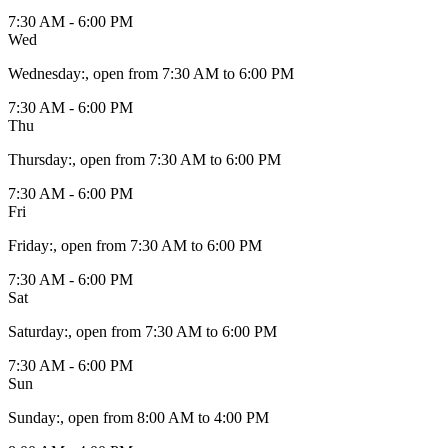
7:30 AM - 6:00 PM
Wed
Wednesday
:
, open from 7:30 AM to 6:00 PM
7:30 AM - 6:00 PM
Thu
Thursday
:
, open from 7:30 AM to 6:00 PM
7:30 AM - 6:00 PM
Fri
Friday
:
, open from 7:30 AM to 6:00 PM
7:30 AM - 6:00 PM
Sat
Saturday
:
, open from 7:30 AM to 6:00 PM
7:30 AM - 6:00 PM
Sun
Sunday
:
, open from 8:00 AM to 4:00 PM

# # # #

Exercise:
Your reply should consist of the data, transcribed exactly, and should hold no pictures.

Your solution:
7:30 AM - 6:00 PM
Wed
Wednesday
:
, open from 7:30 AM to 6:00 PM
7:30 AM - 6:00 PM
Thu
Thursday
:
, open from 7:30 AM to 6:00 PM
7:30 AM - 6:00 PM
Fri
Friday
:
, open from 7:30 AM to 6:00 PM
7:30 AM - 6:00 PM
Sat
Saturday
:
, open from 7:30 AM to 6:00 PM
7:30 AM - 6:00 PM
Sun
Sunday
:
, open from 8:00 AM to 4:00 PM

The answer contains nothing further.